PZU Group accepts that the consolidation of the fund will be maintained (or dropped, accordingly) during the period of two subsequent quarters following a quarter which closed with a decrease (or increase, accordingly) of the share in the net assets of the fund below (or above, accordingly) 20% when this decrease (or increase) resulted from amounts paid in (or out) of participants not belonging to PZU Group.

Investment funds controlled by PZU Group are consolidated. Their assets are fully presented in the statement of financial standing as financial assets by type and classified to portfolios, whereas the liability related to the net assets of the fund held by third-party investors – under “Financial liabilities”.

6.1.2. Classification of insurance contracts in accordance with IFRS 4

PZU Group entities that carry out insurance activity apply guidance included in IFRS 4 regarding classification of their products as insurance contracts subject to IFRS 4 or investment contracts. A contract can be classified as an insurance contract only when an insured event could cause an insurer to pay significant additional benefits in any scenario, excluding scenarios that lack commercial substance (i.e. have no discernible effect on the economics of the transaction), i.e. when the contract involves significant insurance risk transfer.

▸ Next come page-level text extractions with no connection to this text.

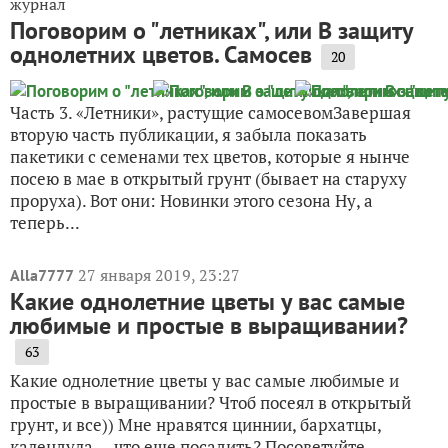
журнал
Поговорим о "летниках", или В защиту
однолетних цветов. Самосев
20
Часть 3. «Летники», растущие самосевомЗавершая
вторую часть публикации, я забыла показать
пакетики с семенами тех цветов, которые я нынче
посею в мае в открытый грунт (бывает на старуху
проруха). Вот они: Новинки этого сезона Ну, а
теперь...
27 января 2019, 23:27
Alla7777
Какие однолетние цветы у вас самые
любимые и простые в выращивании?
63
Какие однолетние цветы у вас самые любимые и
простые в выращивании? Чтоб посеял в открытый
грунт, и все)) Мне нравятся циннии, бархатцы,
календула — что еще посадить? Посоветуйте,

Assessment whether a contract does transfer significant insurance risk requires an analysis of cash flows related to a product under various scenarios and estimation of probability of their occurrence. The assessment is based on a subjective judgment which significantly impacts accounting principles applied. Based on the assumptions adopted by PZU Group, significant insurance risk occurs when an insured event results in payment of claims at least 10% higher than claims paid if the event had not occurred. Based on the aforementioned criterion, concluded contracts are recognized either in accordance with IFRS 4 or IAS 39.

6.1.3. Contract classification in non-life insurance

The analysis carried out proves that all non-life insurance contracts transfer significant insurance risk and therefore are governed by regulations of IFRS 4.

Additionally, in the light of work on IFRS 17 (IFRS 4 Phase II) carried out by IASB, insurance contract accounting is still applied to financial guarantees that meet the definition of a financial instrument.

6.1.4. Classification of life insurance contracts

Based on the carried out analysis, it was concluded that PZU Group’s offer contains products which do not transfer significant insurance risk (including certain products with guaranteed return rate and some unit-linked ones) and thus do not meet the definition of an insurance contract pursuant to IFRS 4. Therefore, these products have been classified in the consolidated financial statements as investment contracts measured in accordance with IAS 39 (depending on the product construction) at amortized cost or fair value.

Investment contracts include, among others: individual life and endowment Pewny Zysk insurance (recognized at amortized cost), unit-linked PZU IKZE insurance and Program Inwestycyjny Prestige [Prestige Investment Program] (recognized at fair value).

Both insurance and investment contracts can include discretionary participation features (DPF). They entitle the insured to receive additional claims or bonuses as an extra to the guaranteed claim. Such a claim constitutes a significant part of the total contractual claim; its amount and period of validity are of contractual nature and they depend on the insurer’s discretion, whereas their occurrence depends on:

  • a specific set or type of contracts;
  • profit or no profit from specific assets;
  • profit or loss of the insurer, fund or other entity related to the contract.

All contracts with discretionary participation features, unilaterally specified by the insurance company, are measured in accordance with IFRS 4.

Additionally, no life insurance contracts have been identified which would provide for the simultaneous transfer of both insurance and financial risk and require unbundling of insurance and investment components. In the case of contracts for which unbundling of embedded options (e.g. the right to surrender a contract, change it into a premium-free contract, guaranteed annuity for a set premium, indexation of the sum insured and premiums) is permitted, but not required according to IFRS 4, the investment component is not unbundled.